Behavioral motifs and neural pathways coordinating O2 responses and aggregation in C-elegans

Background: Simple stimuli can evoke complex behavioral responses coordinated by multiple neural circuits. O-2 is an important environmental variable for most animals. The nematode C. elegans avoids high O-2, and O-2 levels regulate its foraging and aggregation. Results: Here, we dissect aggregation and responses to O-2 gradients into behavioral motifs and show how O-2 responses can promote aggregation. To remain in a group, C. elegans continually modify their movement. Animals whose heads emerge from a group will reverse or turn, thereby returning to the group. Re-entry inhibits further reversal, aiding retention in the group. If an animal's tail exits a group during a reversal, it switches to forward movement, returning to the group. Aggregating C. elegans locally deplete O-2. The rise in O-2 levels experienced by animals leaving a group induces both reversal and turning.

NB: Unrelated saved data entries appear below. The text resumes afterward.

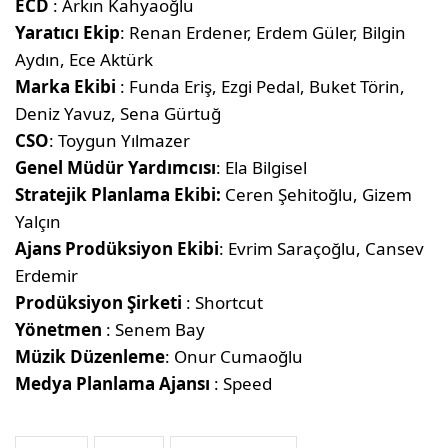
ECD
: Arkın Kahyaoğlu
Yaratıcı Ekip
: Renan Erdener, Erdem Güler, Bilgin
Aydın, Ece Aktürk
Marka Ekibi
: Funda Eriş, Ezgi Pedal, Buket Törin,
Deniz Yavuz, Sena Gürtuğ
CSO
: Toygun Yılmazer
Genel Müdür Yardımcısı
: Ela Bilgisel
Stratejik Planlama Ekibi:
Ceren Şehitoğlu, Gizem
Yalçın
Ajans Prodüksiyon Ekibi
: Evrim Saraçoğlu, Cansev
Erdemir
Prodüksiyon Şirketi
: Shortcut
Yönetmen
: Senem Bay
Müzik Düzenleme
: Onur Cumaoğlu
Medya Planlama Ajansı
: Speed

Conversely, the fall in O-2 encountered when entering a clump suppresses reversal, turning, and high lo-comotory activity. The soluble guanylate cyclases GCY-35 and GCY-36, which are expressed in head and tail neurons, promote reversal and turning when O-2 rises. Avoidance of high O-2 is also promoted by the TRP-related channel subunits OCR-2 and OSM-9, and the transmembrane protein ODR-4, acting in the nociceptive neurons ASH and ADL. Both O-2 responsiveness and aggregation can be modified by starvation, but this is regulated by natural variation in the npr-1 neuropeptide receptor. Conclusions: Our work provides insights into how a complex behavior emerges from simpler behavioral motifs coordinated by a distributed circuit.